Measuring intrahost evolution of viral populations in acute hemorrhagic fevers
with Kristian Anderson and Pardis Sabeti, Harvard University and The Broad Institute
Next-generation sequencing has revolutionized our ability to understand host-pathogen coadaptation at a molecular level. While many studies have explored the evolutionary dynamics of chronic infections such as HIV, little is known about the dynamics of acute viral hemorrhagic fevers, such as Lassa and Ebola, which can kill within days or weeks.
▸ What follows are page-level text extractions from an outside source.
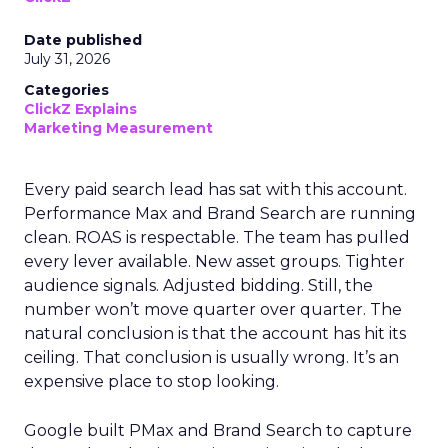
Date published
July 31, 2026
Categories
ClickZ Explains
Marketing Measurement
Every paid search lead has sat with this account.
Performance Max and Brand Search are running
clean. ROAS is respectable. The team has pulled
every lever available. New asset groups. Tighter
audience signals. Adjusted bidding. Still, the
number won’t move quarter over quarter. The
natural conclusion is that the account has hit its
ceiling. That conclusion is usually wrong. It’s an
expensive place to stop looking.
Google built PMax and Brand Search to capture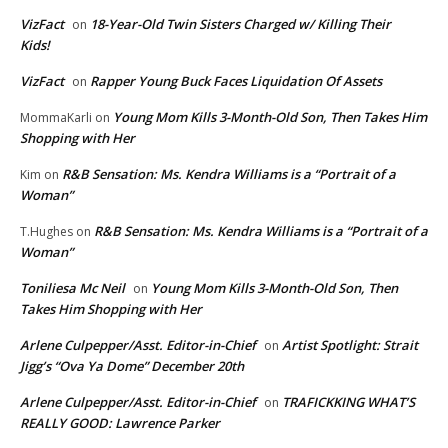
VizFact
18-Year-Old Twin Sisters Charged w/ Killing Their
on
Kids!
VizFact
Rapper Young Buck Faces Liquidation Of Assets
on
Young Mom Kills 3-Month-Old Son, Then Takes Him
MommaKarli
on
Shopping with Her
R&B Sensation: Ms. Kendra Williams is a “Portrait of a
Kim
on
Woman”
R&B Sensation: Ms. Kendra Williams is a “Portrait of a
T.Hughes
on
Woman”
Toniliesa Mc Neil
Young Mom Kills 3-Month-Old Son, Then
on
Takes Him Shopping with Her
Arlene Culpepper/Asst. Editor-in-Chief
Artist Spotlight: Strait
on
Jigg’s “Ova Ya Dome” December 20th
Arlene Culpepper/Asst. Editor-in-Chief
TRAFICKKING WHAT’S
on
REALLY GOOD: Lawrence Parker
Despite the extremely high mutation rates of these single-stranded RNA viruses, it is unknown how much evolution, if any, occurs within a single infected patient, and how changes in the viral population contribute to virulence and transmission. To fill this knowledge gap, we established diagnostic and research capabilities in the Lassa-endemic zones of Nigeria and Sierra Leone, and have sequenced over 100 Lassa virus genomes directly from human patients (putative acute infections) and the rodent reservoir, Mastomys natalensis (putative chronic infections). This has given us unprecedented insights, first into the origins of Lassa and its spread across West Africa, and second, into its transmission and evolution. Ongoing work is focused on determining how much of intrahost viral diversity is adaptive, by applying tests for selection to Lassa and Ebola sequenced from both clinical samples, and experimental infections of nonhuman primates.